On-top of the global account management, we are also laying emphasis on operational excellence, more specifically around the total customer life lifecycle starting from operational development through launch and deployment and into post-launch continuous improvement. As such, we have created the operational excellence pillar, which is being used in all key customer implementations and will be replicated in all our geographies and large customers.

Further, as a tech-led company, we continue to offer best-in-class IT solutions and loadable security features to customers from time-to-time. In summary, our year-on-year revenue growth reflects the resilience of our business. We continue to secure large deals and capitalize on significant market opportunities, leveraging our global capabilities and technology expertise. With a robust order pipeline bolstered by strong customer engagements, we remain bullish about our long-term growth outlook. With that, let me open the floor for questions. Thank you.

Questions and Answers:

Operator

Thank you very much. We will now begin the question-and-answer session. Anyone who wishes to ask a question may press star and one on your touchstone telephone. If you wish to withdraw yourself from the question queue, you may press star N2. Participants are requested to use handset while asking your question. Ladies and gentlemen we will wait for a moment while the question queue assembles the first question is from the line of Tisha from Ashika Institutional Equity. Please go-ahead.

Disha Giria

Good morning. Am I audible?

Ravi Viswanathan

Yes, Tisha. We are able to hear you. Thank you.

Disha Giria

Yeah. Hi. So my first question is regarding the UK contract. Can you specify the reason for the delay in contract? I’m assuming it is the seven-year strategy contract that we had signed with the government of I think last quarter. So if you could specify what is the deal — what is the reason for the delay in contract? And as well, you had mentioned in the presentation that the margin impact should continue in the next quarter as well as a slight margin impact in 1Q FY ’26. So if you could help us quantify certain like how much cost impact should we estimate?

Ravi Viswanathan

All right. Let me take the first part of the question, Risha.
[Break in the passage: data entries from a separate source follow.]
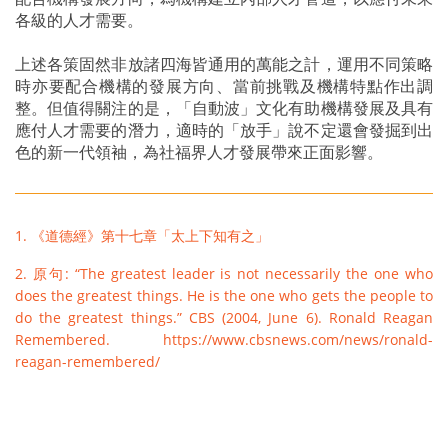
各級的人才需要。
上述各策固然非放諸四海皆通用的萬能之計，運用不同策略
時亦要配合機構的發展方向、當前挑戰及機構特點作出調
整。但值得關注的是，「自動波」文化有助機構發展及具有
應付人才需要的潛力，適時的「放手」說不定還會發掘到出
色的新一代領袖，為社福界人才發展帶來正面影響。
1. 《道德經》第十七章「太上下知有之」
2. 原句: “The greatest leader is not necessarily the one who
does the greatest things. He is the one who gets the people to
do the greatest things.” CBS (2004, June 6). Ronald Reagan
Remembered. https://www.cbsnews.com/news/ronald-
reagan-remembered/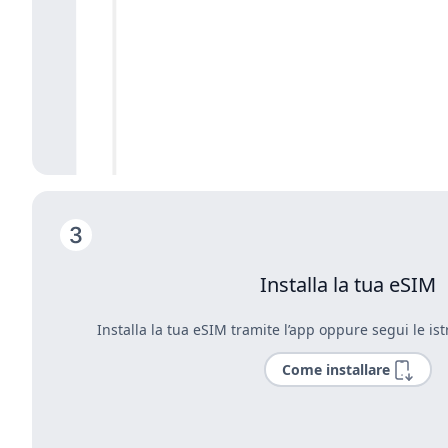
Installa la tua eSIM
Installa la tua eSIM tramite l’app oppure segui le ist
Come installare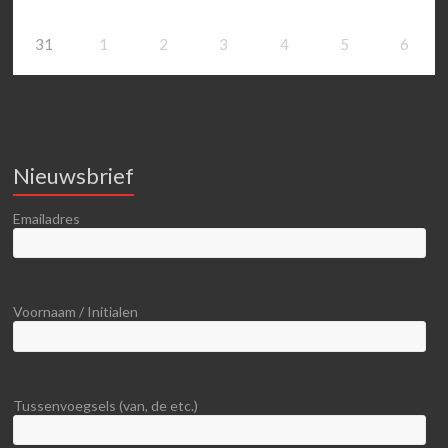
31
1
2
3
4
5
6
Nieuwsbrief
Emailadres
Voornaam / Initialen
Tussenvoegsels (van, de etc.)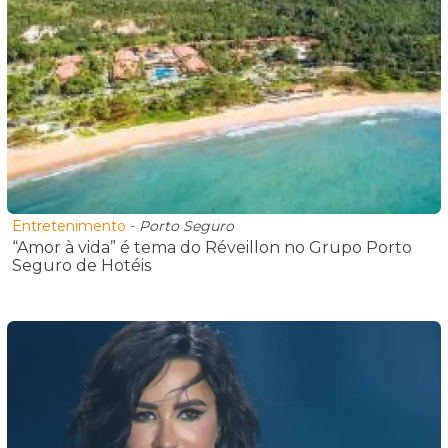
Entretenimento
-
Porto Seguro
“Amor à vida” é tema do Réveillon no Grupo Porto
Seguro de Hotéis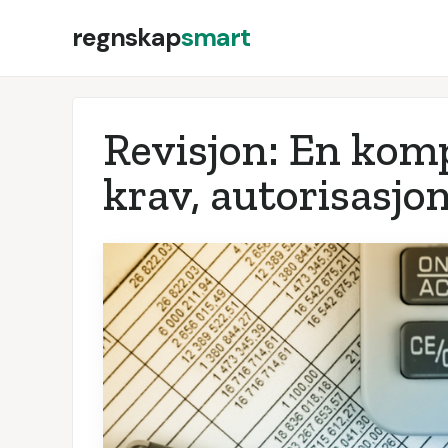
regnskap
smart
Revisjon: En komp
krav, autorisasjon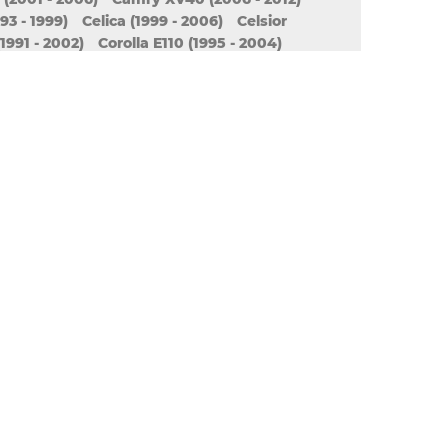
93 - 1999)
Celica (1999 - 2006)
Celsior
1991 - 2002)
Corolla E110 (1995 - 2004)
Corolla E150 / E140 (2006 - наст. время)
. Время)
Corolla R10 (2004 - 2009)
rsa (1994 - 1999)
Cresta X100 (1996 - 2001)
5 - 2001)
Crown S170 (1999 - 2007)
2012 - 2018)
Crown XS10 (1995 - 2008)
Echo
Estima (1990 - 1999)
Fortuner
GS (2005 - 2011)
GT
GT86
Gaia
. Время)
Highlander (2000 - 2007)
. Время)
IQ
Innova
Ipsum
Isis
Ist
 - наст. Время)
010)
992 - 1996)
Mark 2 (1996 - 2001)
atrix
Mega Cruiser
Nadia
Noah
 (2014 - наст. Время)
Opa
Paseo
tz
Porte (2004 - 2012)
наст. Время)
Previa (1990 - 1999)
003)
Prius (2003 - 2011)
005 - 2010)
Raum (1997 - 2003)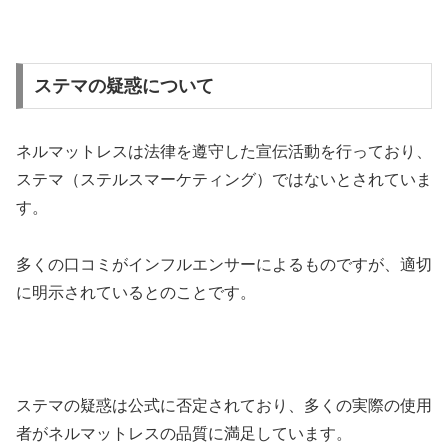
ステマの疑惑について
ネルマットレスは法律を遵守した宣伝活動を行っており、
ステマ（ステルスマーケティング）ではないとされていま
す。
多くの口コミがインフルエンサーによるものですが、適切
に明示されているとのことです。
ステマの疑惑は公式に否定されており、多くの実際の使用
者がネルマットレスの品質に満足しています。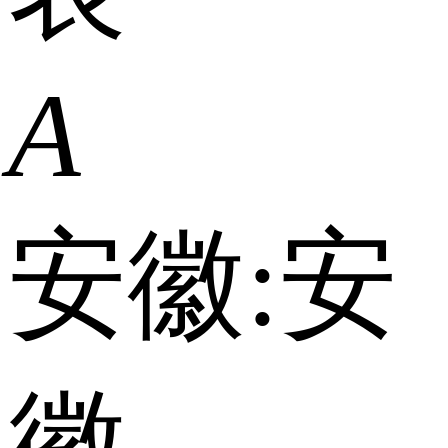
A
安徽:
安
徽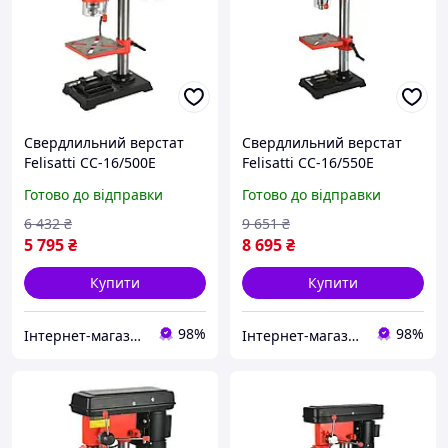
Свердлильний верстат
Свердлильний верстат
Felisatti СС-16/500Е
Felisatti СС-16/550Е
F42214, 500 Вт, патрон 3
F42215, 550 Вт, патрон 3
Готово до відправки
Готово до відправки
16 мм, 9 швидкостей(11)
16 мм, 12 швидкостей(11)
6 432
₴
9 651
₴
5 795
₴
8 695
₴
Купити
Купити
98%
98%
Інтернет-магазин "Shop Hub"
Інтернет-магазин "Shop Hub"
So if you — if you look at customers’ engagement, we are contract run two sets of operations for them. The first set of operations went live in September. The second set of operators, which was more transformational nature, which had a lot of new technology, new business process and a new set of teams, which was migrating from an existing distribution center to the modern distribution center. So the delays were on multiple counts. One was the facility itself got a little bit delayed. Further technology integration took a slightly longer time. And given that we were not able to complete what we call the business resilience testing, it is too risky to go-live in winter. So that’s the — that’s the synopsis of the day., you want to add the yeah.

Ravi Prakash

Disha, in terms of the numbers, see, normally we do not give out contract-wise impact. But if I take the kind of the PBT change that you’ve seen quarter-on-quarter, the three, four factors that I’ve talked about probably have an equal contribution right? I talked about three or four factors. They all have an equal contribution to the delta that you’ve seen in our EBIT performance, right? And we expect — and like we said because the contract is going to go-live, expected to go-live in Q1 FY ’26. While we are set, there is an impact in Q4 and there is — the contract will go-live in Q1 FY ’26. That is specific to the contract, but we as a company are doing other things to make-up for that. So that’s also something that I just like to do.

Ravi Viswanathan

Yeah. Just to emphasize on that, Ravi Prakash spoke about quite a few initiatives which are all underway, which will give us significant you know opportunities for us to make-up for that single contraction to the PBT. So I think from a — from a program or a project perspective that’s expected to go-live in Q1. That particular project will have an impact in Q4, but we are confident that we’ll be able to make do with the — with all of the initiatives that we have supported by new.

Disha Giria

Yeah. Okay. My second question is regarding the ISCS business. While you mentioned in your commentary that the ISCS India as well as North-America business has been supporting good margins. If I see the growth rate of ISCS India business, it is just 0.5% on a year-on-year basis for the quarter and it has declined by 3.9% for the nine-month period. So could you just specify what is the reason behind it? I remember earlier in the quarter you had specified sometime that the elections led to a lower manufacturing activities, but this quarter was — I mean, if you could just quantify some reasons?

Ravi Viswanathan

Okay. So, Disha, two things. One is, yes, we had said that Q2 manufacturing was definitely on a lower trend. It has had a slight pickup in Q3. But I think it’s important for us to look at India from both short-term and the long-term, we continue to win significantly large deals, which is giving us a good set of, I would say, visibility towards what it is in the future. But specifically on Q3, I would say the performance given the — given the fact that we have — there were a couple of projects which exited, it is still something which we are very comfortable with from a momentum perspective. Maybe can share more details.

Ravi Prakash

So, I think in the last couple of quarters, we’ve been talking about the fact that in India, there have been a couple of contracts that we have chosen to move — move-out of. And we have always said that the revenue growth in India will normalize. So it is a matter of one or two quarters before you start seeing the revenue growth again. But maybe I want to spend a bit of time on the comment I made on margins. The India business has managed margins well. They have adapted — they have quickly worked on at both at a gross margin as well as at an EBIT level to kind of — and cash-flow management to kind of improve their margins. And that’s why we specifically called out that despite the revenue shortfall, the margin performance has been good. And in the same has been the case in North-America. And the reason we kind of called this out is, we’ve always been messaging that the supply-chain segment is something that we can depend upon. All three businesses have performed well [Ends Abruptly]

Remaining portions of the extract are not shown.